On 6/24/23 17:19, Jakub Kicinski wrote: > On Thu, 22 Jun 2023 14:03:32 -0500 Nick Child wrote: >> + if (adapter->reset_reason == VNIC_RESET_NON_FATAL) >> + clear_bit(__QUEUE_STATE_STACK_XOFF, >> + &netdev_get_tx_queue(netdev, i)->state); > > Why are you trying to clear this bit? > > If the completions will still come the bit will be cleared (or not) > during completion handling (netdev_tx_completed_queue() et al.) > > Drivers shouldn't be poking into queue state bits directly. Most likely, yes there could be some bytes that will get a completion which would clear this bit. That being said, it is also possible that all bytes sent to the NIC are already completed. In which case we would not get a completion. The ibmvnic driver sends its skb's to the NIC in batches, it makes a call to netdev_tx_sent_queue on every time an skb is added to the batch.
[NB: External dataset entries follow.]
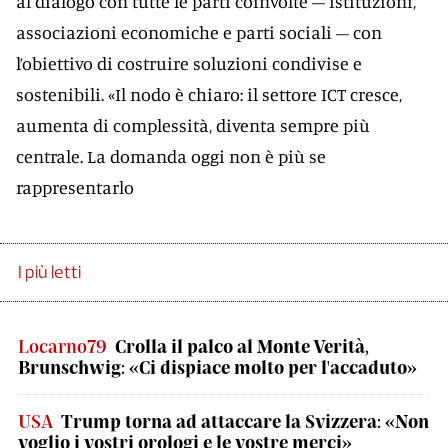
al dialogo con tutte le parti coinvolte – istituzioni,
associazioni economiche e parti sociali – con
l’obiettivo di costruire soluzioni condivise e
sostenibili. «Il nodo è chiaro: il settore ICT cresce,
aumenta di complessità, diventa sempre più
centrale. La domanda oggi non è più se
rappresentarlo
I più letti
Locarno79
Crolla il palco al Monte Verità,
Brunschwig: «Ci dispiace molto per l'accaduto»
USA
Trump torna ad attaccare la Svizzera: «Non
voglio i vostri orologi e le vostre merci»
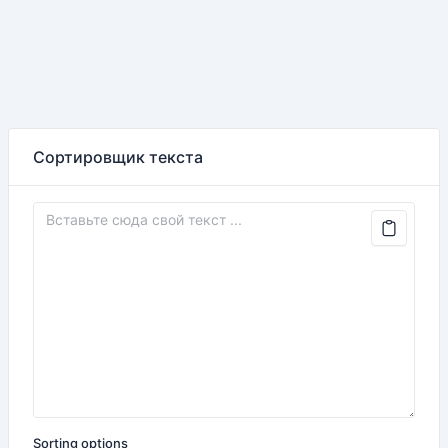
Сортировщик текста
Sorting options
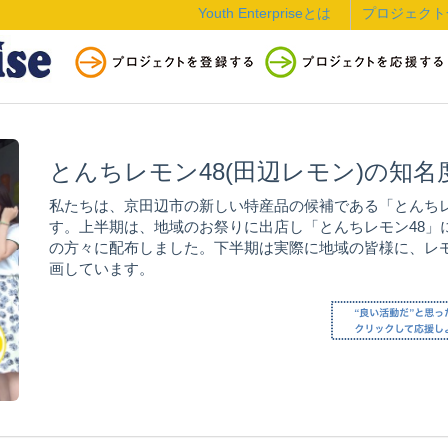
Youth Enterpriseとは
プロジェクト
とんちレモン48(田辺レモン)の知
私たちは、京田辺市の新しい特産品の候補である「とんちレ
す。上半期は、地域のお祭りに出店し「とんちレモン48」
の方々に配布しました。下半期は実際に地域の皆様に、レ
画しています。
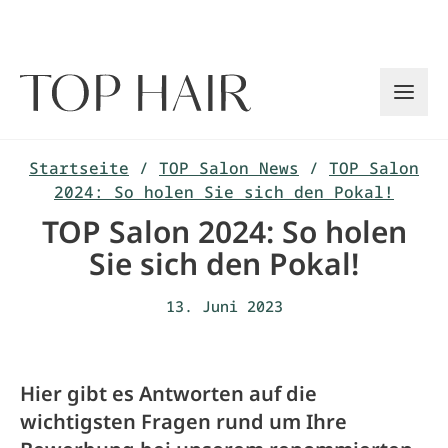
Zum
Inhalt
springen
Startseite
/
TOP Salon News
/
TOP Salon
2024: So holen Sie sich den Pokal!
TOP Salon 2024: So holen
Sie sich den Pokal!
13. Juni 2023
Hier gibt es Antworten auf die
wichtigsten Fragen rund um Ihre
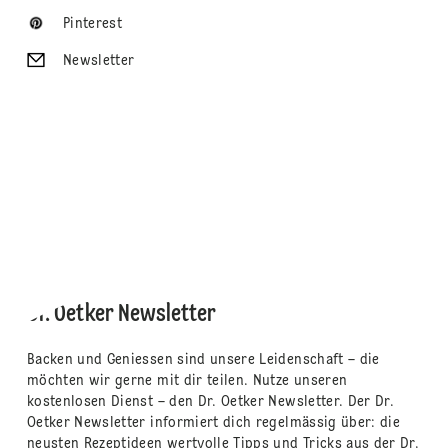
Pinterest
Newsletter
Dr. Oetker Newsletter
Backen und Geniessen sind unsere Leidenschaft – die
möchten wir gerne mit dir teilen. Nutze unseren
kostenlosen Dienst – den Dr. Oetker Newsletter. Der Dr.
Oetker Newsletter informiert dich regelmässig über: die
neusten Rezeptideen wertvolle Tipps und Tricks aus der Dr.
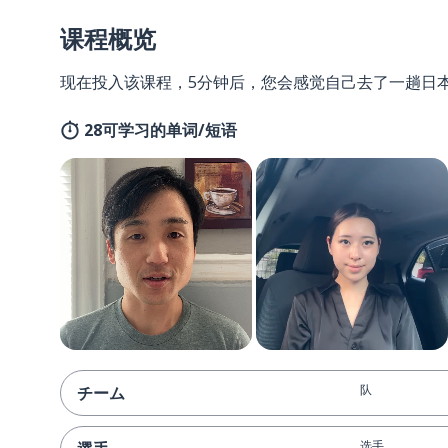
课程概览
现在投入该课程，5分钟后，您会感觉自己去了一趟日
28可学习的单词/短语
队
チーム
选手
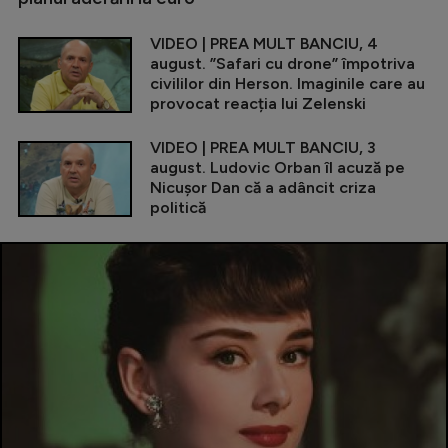
VIDEO | PREA MULT BANCIU, 4
august. ”Safari cu drone” împotriva
civililor din Herson. Imaginile care au
provocat reacția lui Zelenski
VIDEO | PREA MULT BANCIU, 3
august. Ludovic Orban îl acuză pe
Nicușor Dan că a adâncit criza
politică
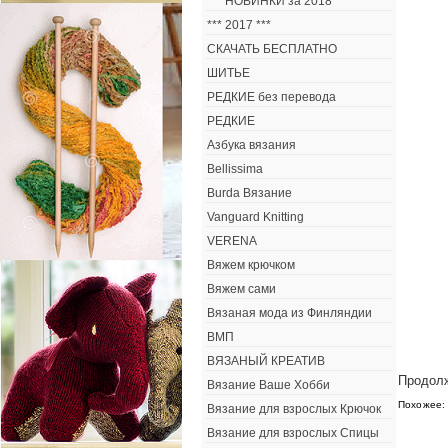
*** НОВИНКИ за 2018 ***
*** 2017 ***
СКАЧАТЬ БЕСПЛАТНО
ШИТЬЕ
РЕДКИЕ без перевода
РЕДКИЕ
Азбука вязания
Bellissima
Burda Вязание
Vanguard Knitting
VERENA
Вяжем крючком
Вяжем сами
Вязаная мода из Финляндии
ВМП
ВЯЗАНЫЙ КРЕАТИВ
Продолж
Вязание Ваше Хобби
Похожее:
Вязание для взрослых Крючок
Вязание для взрослых Спицы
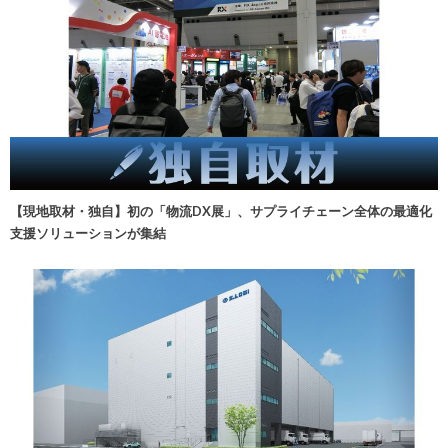
【現地取材・独自】初の「物流DX展」、サプライチェーン全体の最適化
支援ソリューションが集結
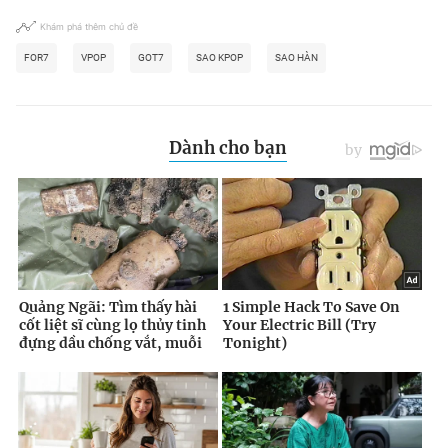
Khám phá thêm chủ đề
FOR7
VPOP
GOT7
SAO KPOP
SAO HÀN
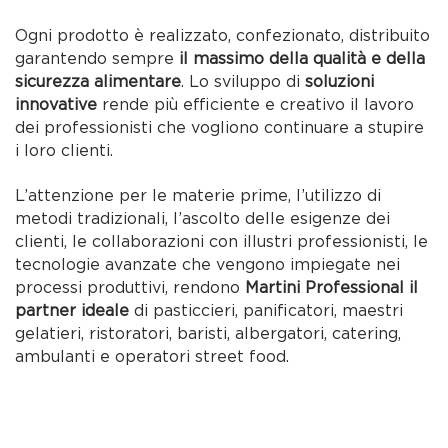
Ogni prodotto è realizzato, confezionato, distribuito
garantendo sempre
il massimo della qualità e della
sicurezza alimentare
. Lo sviluppo di
soluzioni
innovative
rende più efficiente e creativo il lavoro
dei professionisti che vogliono continuare a stupire
i loro clienti.
L’attenzione per le materie prime, l’utilizzo di
metodi tradizionali, l’ascolto delle esigenze dei
clienti, le collaborazioni con illustri professionisti, le
tecnologie avanzate che vengono impiegate nei
processi produttivi, rendono
Martini Professional il
partner ideale
di pasticcieri, panificatori, maestri
gelatieri, ristoratori, baristi, albergatori, catering,
ambulanti e operatori street food.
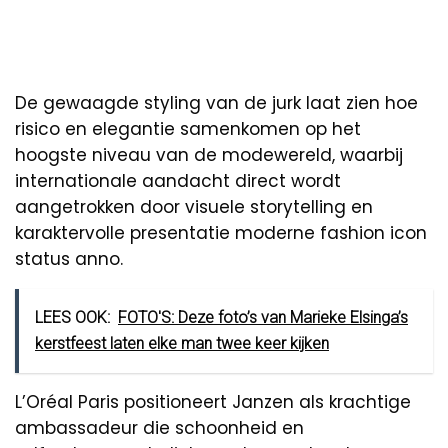
De gewaagde styling van de jurk laat zien hoe
risico en elegantie samenkomen op het
hoogste niveau van de modewereld, waarbij
internationale aandacht direct wordt
aangetrokken door visuele storytelling en
karaktervolle presentatie moderne fashion icon
status anno.
LEES OOK:
FOTO'S: Deze foto’s van Marieke Elsinga’s
kerstfeest laten elke man twee keer kijken
L’Oréal Paris positioneert Janzen als krachtige
ambassadeur die schoonheid en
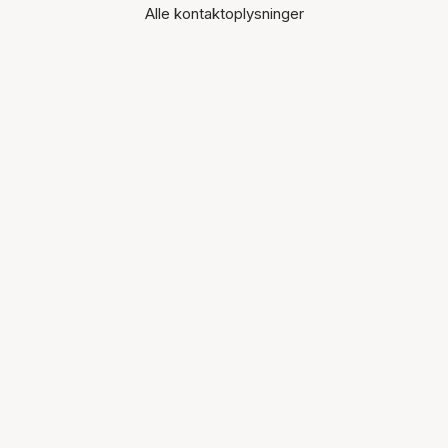
Alle kontaktoplysninger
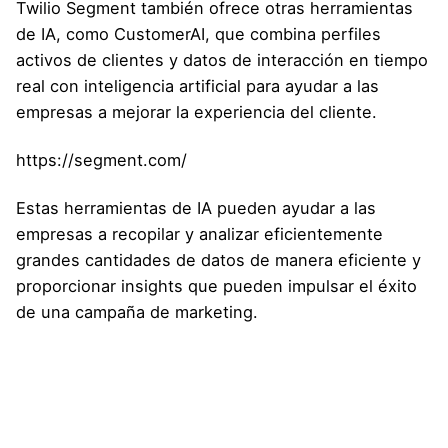
Twilio Segment también ofrece otras herramientas
de IA, como CustomerAI, que combina perfiles
activos de clientes y datos de interacción en tiempo
real con inteligencia artificial para ayudar a las
empresas a mejorar la experiencia del cliente.
https://segment.com/
Estas herramientas de IA pueden ayudar a las
empresas a recopilar y analizar eficientemente
grandes cantidades de datos de manera eficiente y
proporcionar insights que pueden impulsar el éxito
de una campaña de marketing.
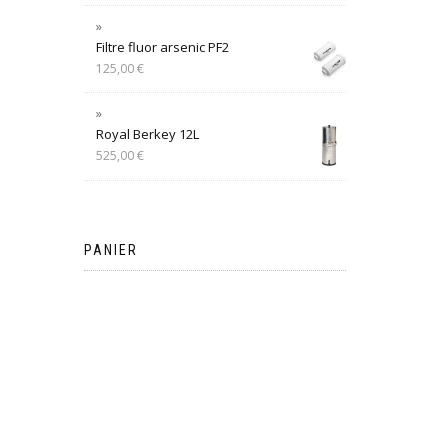
Filtre fluor arsenic PF2
125,00
€
Royal Berkey 12L
525,00
€
PANIER
Votre panier est vide.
This is not necessarily every-time that the batch is sent to the NIC. I am not sure what number of bytes causes dql to set __QUEUE_STATE_STACK_XOFF but I do know that it is possible for up to 15 skb's to be sitting in the queues batch. If there are no outstanding bytes on the NIC (ie not expecting a tx completion) and the internal batch has 15 references per queue, is this enough to enforce dql and set __QUEUE_STATE_STACK_XOFF? If so, then we must clear __QUEUE_STATE_STACK_XOFF when resetting. I had a feeling this would raise some eyebrows. The main intent is to do everything that netdev_tx_reset_queue() does besides resetting statistics. Setting a "*STACK*" flag in driver code feels wrong (especially since a *DRV* flag exists) but I could not find an appropriate upper-level function. I suppose an alternative is to read this flag after the device finishes the reset and sending the batch if it is set. Is this any better? As always, thanks for the review. Nick
On Mon, 26 Jun 2023 10:45:38 -0500 Nick Child wrote: > On 6/24/23 17:19, Jakub Kicinski wrote: > > On Thu, 22 Jun 2023 14:03:32 -0500 Nick Child wrote: > [...] > > > > Why are you trying to clear this bit? > > > > If the completions will still come the bit will be cleared (or not) > > during completion handling (netdev_tx_completed_queue() et al.) > > > > Drivers shouldn't be poking into queue state bits directly. > > Most likely, yes there could be some bytes that will get a completion > which would clear this bit. > > That being said, it is also possible that all bytes sent to the NIC are > already completed. In which case we would not get a completion. The > ibmvnic driver sends its skb's to the NIC in batches, it makes a call to > netdev_tx_sent_queue on every time an skb is added to the batch. This is > not necessarily every-time that the batch is sent to the NIC. If packets can get stuck in the driver that needs a dedicated fix. > I am not sure what number of bytes causes dql to set > __QUEUE_STATE_STACK_XOFF but I do know that it is possible for up to 15 > skb's to be sitting in the queues batch. If there are no outstanding > bytes on the NIC (ie not expecting a tx completion) and the internal > batch has 15 references per queue, is this enough to enforce dql and set > __QUEUE_STATE_STACK_XOFF? If so, then we must clear > __QUEUE_STATE_STACK_XOFF when resetting. You should only be doing the batching if xmit_more is set, really. And xmit_more will not be set if core is about to set __QUEUE_STATE_STACK_XOFF. With a correctly written driver STACK_XOFF can only be set if we're expecting a completion. > I had a feeling this would raise some eyebrows. The main intent is to do > everything that netdev_tx_reset_queue() does besides resetting > statistics. Setting a "*STACK*" flag in driver code feels wrong > (especially since a *DRV* flag exists) but I could not find an > appropriate upper-level function. I suppose an alternative is to read > this flag after the device finishes the reset and sending the batch if > it is set. Is this any better? AFAIU you shouldn't have to clear this flag. We need to reset DQL when hard resetting the queue because we may lose completions. But if no completions are lost, STACK_XOFF should be left alone. Just clearing that flag is not valid either because qdiscs will not be rescheduled, so until some socket tries to xmit next packet the data already queued will not move.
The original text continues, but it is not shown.